Why? He's an American citizen. Nobody disputes that. Why did they have to go out of their way to try and give him a something he already "presumably" has? (We know why they ignored Obama). But why McCain? Why?
Didn’t follow the issue, and I don’t try to explain acts of Congress. I can surmise politics was involved. Was it a bill? A resolution? Who introduced it? Who sponsored it? Who voted for it?
Because laws are sometimes complex and/ or misunderstood by the public, and therefore Congress sometimes passes a law to clarify what the law actually is.
It's exactly what our Senators and Representatives did when they passed the Civil Rights Act of 1866, and declared that black people born in the United States were US citizens.
The sponsors generally said that the law was simply a declaration of what they already understood the law to be. It just needed to be clarified, so that no one could deny it.
Actually, people did dispute that.
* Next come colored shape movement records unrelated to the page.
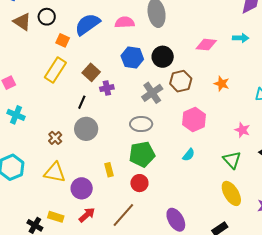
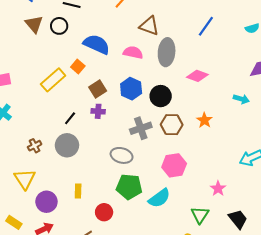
blue semicircle: (87, 24) -> (97, 44), turned 44
orange square: (63, 40) -> (78, 67), moved
pink diamond: (206, 45) -> (197, 76), moved
brown square: (91, 72) -> (98, 89), moved
orange star: (222, 84) -> (204, 120), moved
green pentagon: (142, 154) -> (129, 187), moved
cyan semicircle: (189, 155) -> (159, 198), size x1.6
yellow triangle: (55, 172) -> (25, 179), turned 30

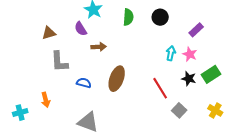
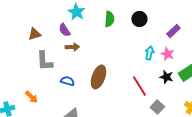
brown arrow: (99, 47) -> (72, 47), moved
orange arrow: (46, 100) -> (31, 97), turned -32

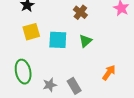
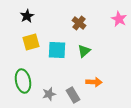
orange arrow: (109, 73) -> (94, 82), moved, turned 56

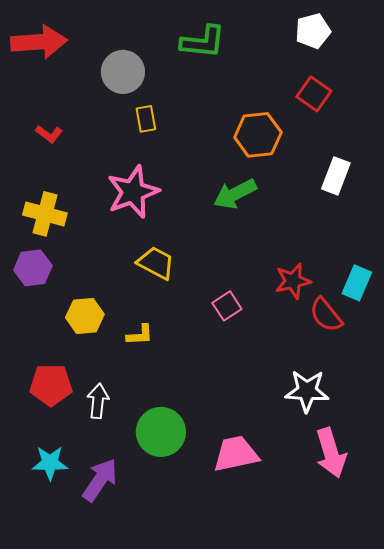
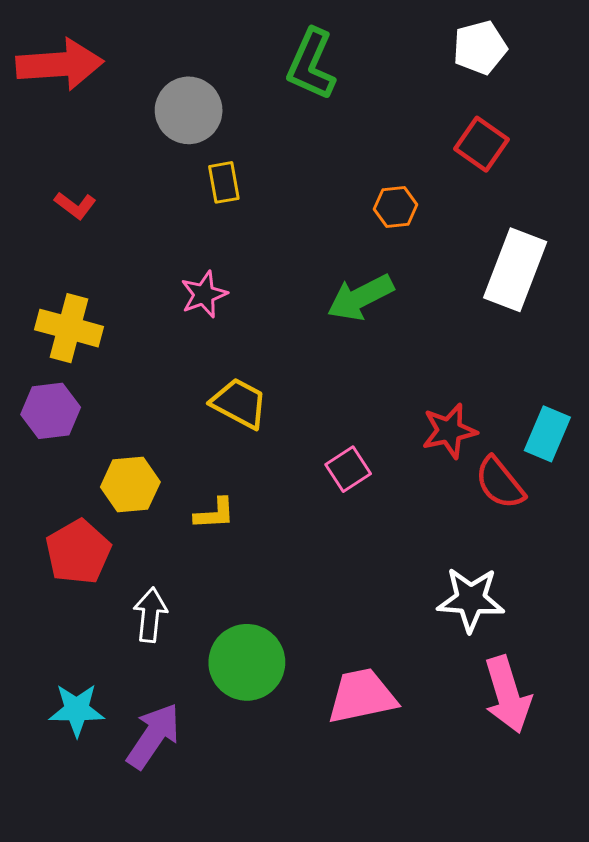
green L-shape: (203, 42) -> (311, 64), turned 108
orange hexagon: (258, 135) -> (396, 207), size x0.6
white rectangle: (336, 176) -> (515, 270), size x1.4
pink star: (133, 192) -> (204, 294), size x0.6
red pentagon: (51, 385) -> (78, 552), moved, turned -30

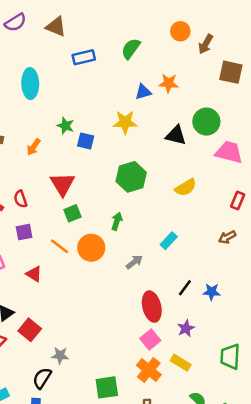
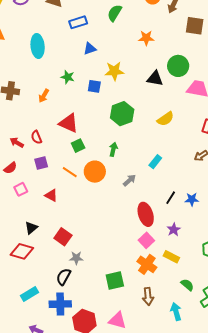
blue triangle: (143, 92) -> (90, 49), moved
blue square: (86, 141) -> (94, 86), moved
red triangle: (62, 184) -> (69, 123), turned -30
red square: (30, 330) -> (63, 237), moved

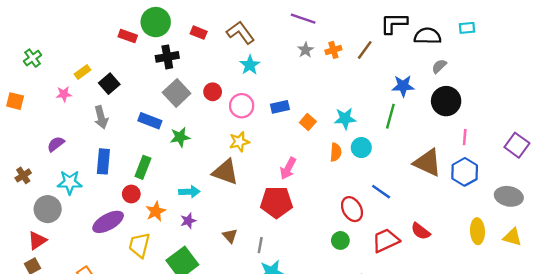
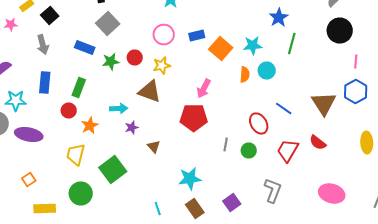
blue star: (403, 86) -> (279, 18), moved, turned -30
red circle: (213, 92) -> (135, 58), moved
orange square: (308, 122) -> (221, 48), size x1.6
brown triangle: (428, 163) -> (324, 104), moved, turned 32
purple star: (188, 221) -> (132, 128), moved
purple ellipse: (108, 222) -> (29, 134), moved, turned 40
red trapezoid: (386, 240) -> (288, 150), turned -35
gray line: (260, 245) -> (226, 144), moved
Most notably, a University of California professor wrote a paper arguing that "because Senator John McCain was not a citizen at birth, he is not a nnatural born Citizen' and thus is not 'eligible to the Office of President' under the Constitution."
It wasn't a bill, anyway, it was just a resolution "recognizing that John Sidney McCain, III, is a natural born citizen." In other words, they weren't claiming that the "bill" made him eligible, merely that they were recognizing his eligibility.